Charge-Density-Wave Thin-Film Devices Printed with Chemically Exfoliated 1T-TaS<sub>2</sub> Ink
Saba Baraghani, Zahra Barani, Yassamin Ghafouri, Amirmahdi Mohammadzadeh, Tina T. Salguero, Fariborz Kargar, Alexander A. Balandin
Abstract
We report on the preparation of inks containing fillers derived from quasi-two-dimensional charge-density-wave materials, their application for inkjet printing, and the evaluation of their electronic properties in printed thin-film form. The inks were prepared by liquid-phase exfoliation of CVT-grown 1T-TaS2 crystals to produce fillers with nm-scale thickness and μm-scale lateral dimensions.
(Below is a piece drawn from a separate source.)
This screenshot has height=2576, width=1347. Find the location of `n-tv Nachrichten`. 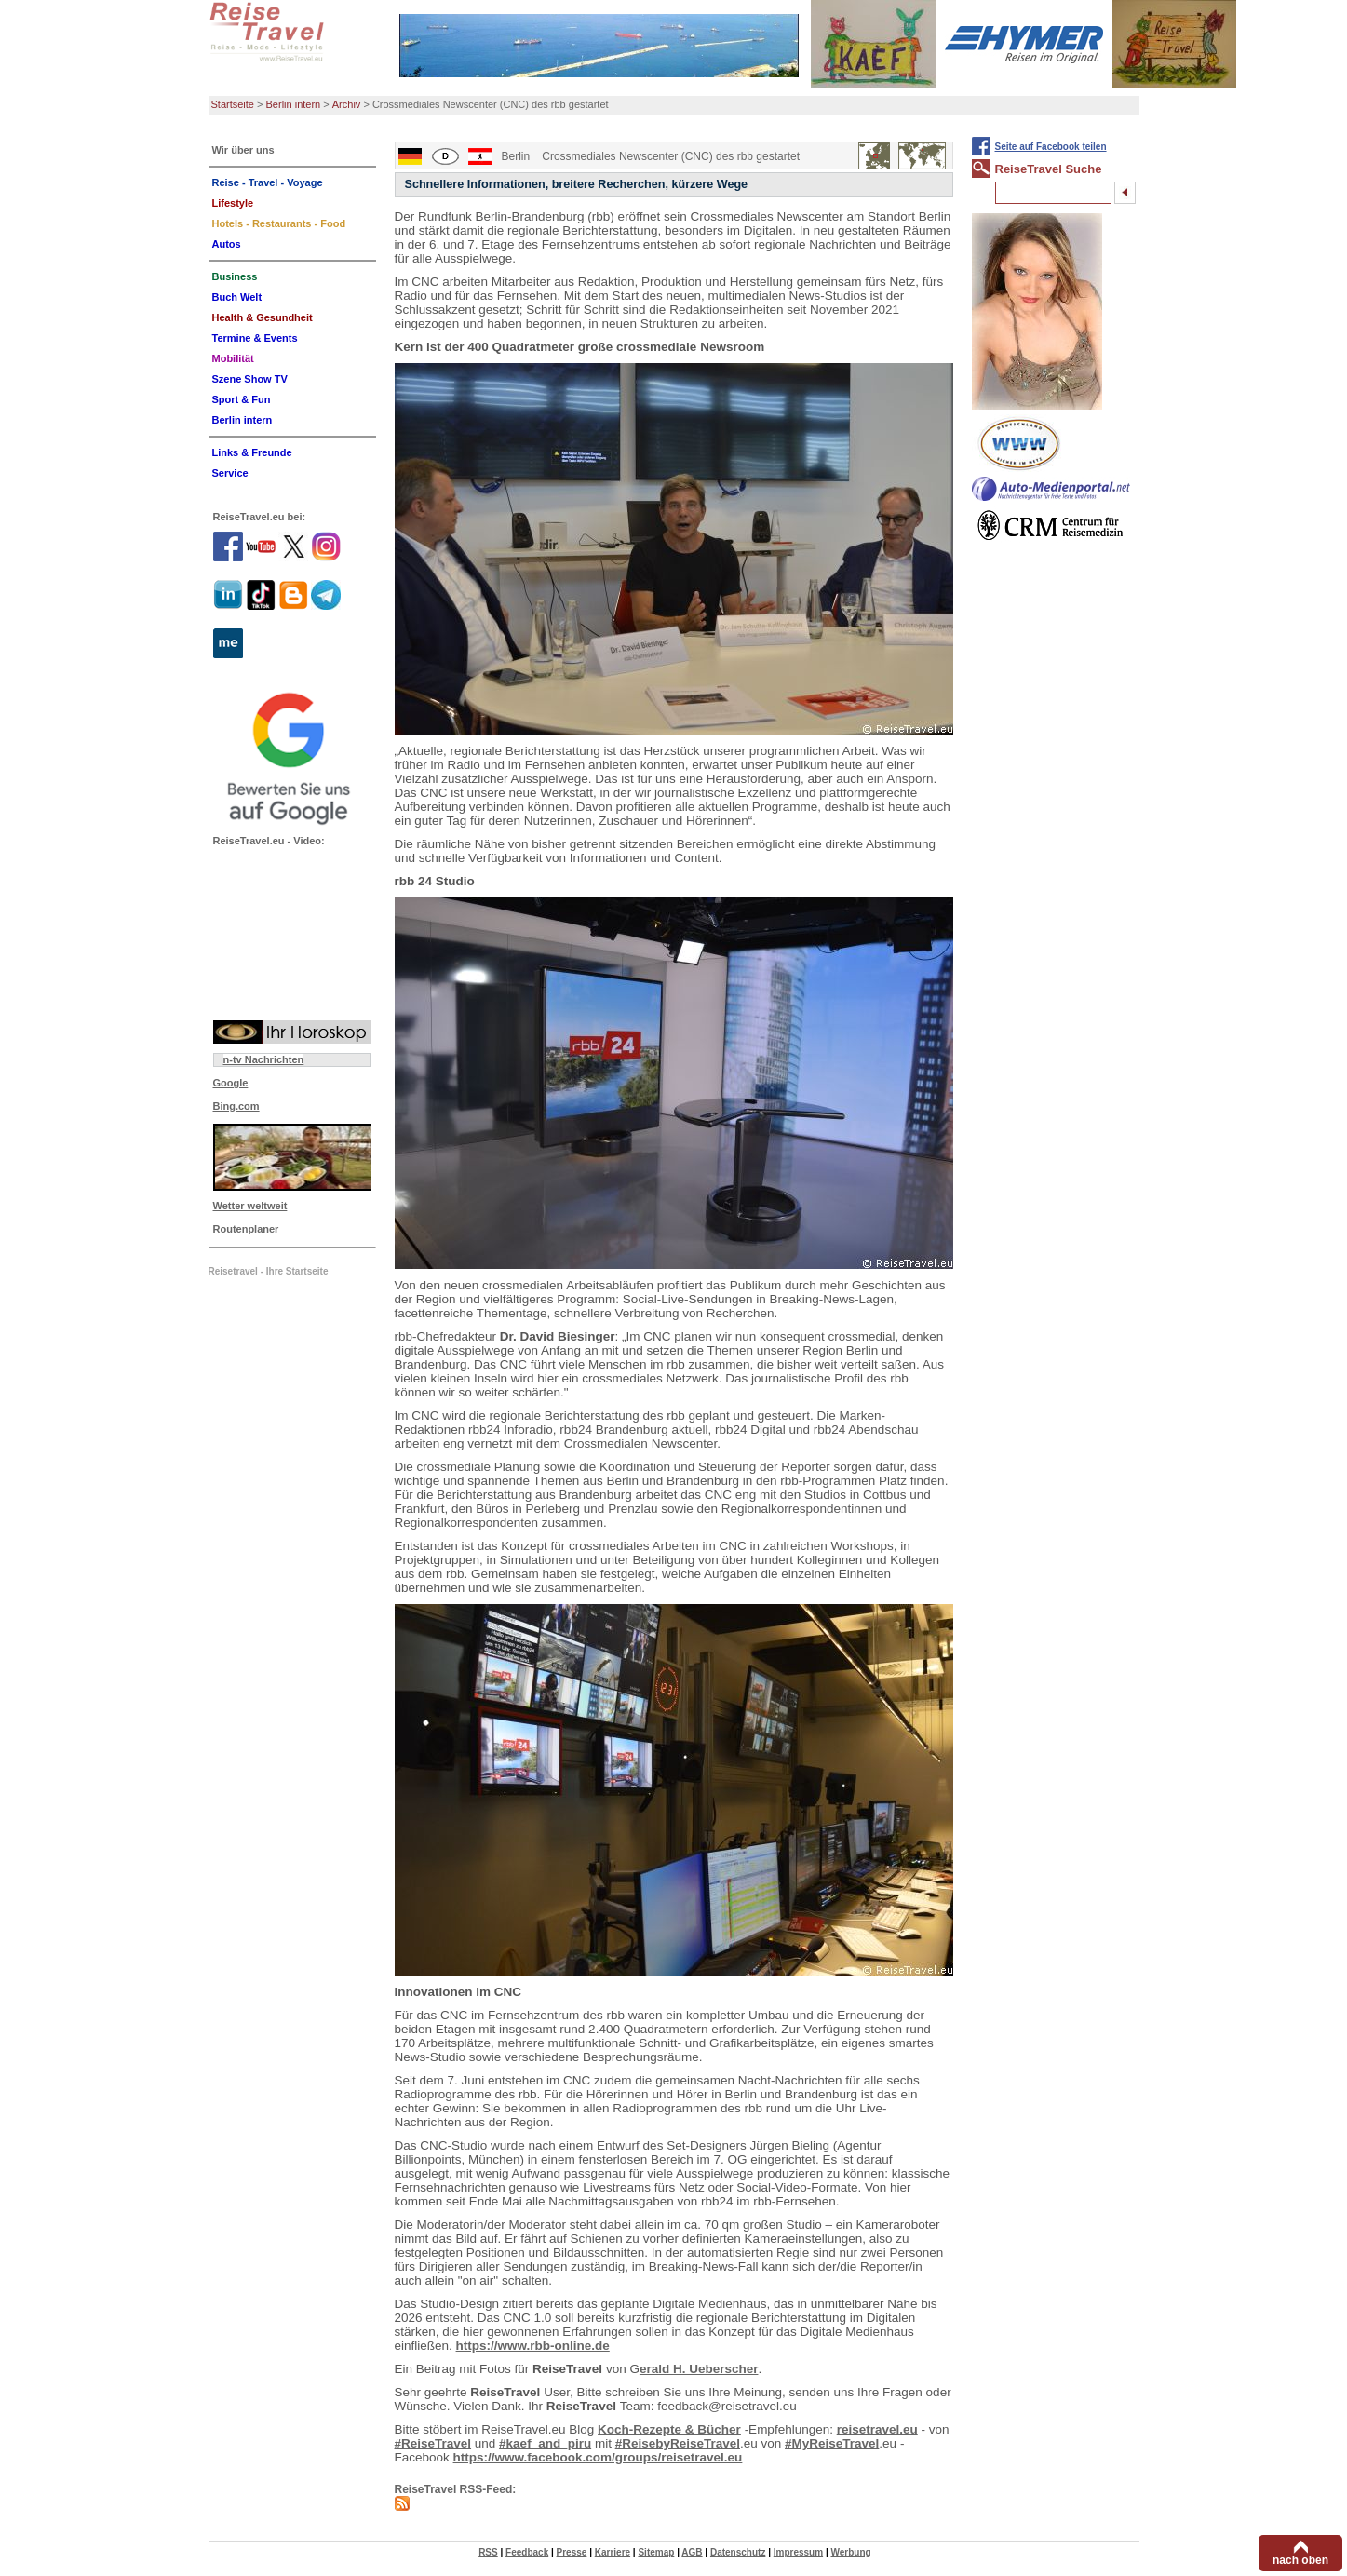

Exfoliated 1T-TaS2 was dispersed in a mixture of isopropyl alcohol and ethylene glycol to allow fine-tuning of filler particles thermophysical properties for inkjet printing. The temperature-dependent electrical and current fluctuation measurements of printed thin films demonstrated that the charge-density-wave properties of 1T-TaS2 are preserved after processing. The functionality of the printed thin-film devices can be defined by the nearly commensurate to the commensurate charge-density-wave phase transition of individual exfoliated 1T-TaS2 filler particles rather than by electron-hopping transport between them. The obtained results are important for the development of printed electronics with diverse functionality achieved by the incorporation of quasi-two-dimensional van der Waals quantum materials.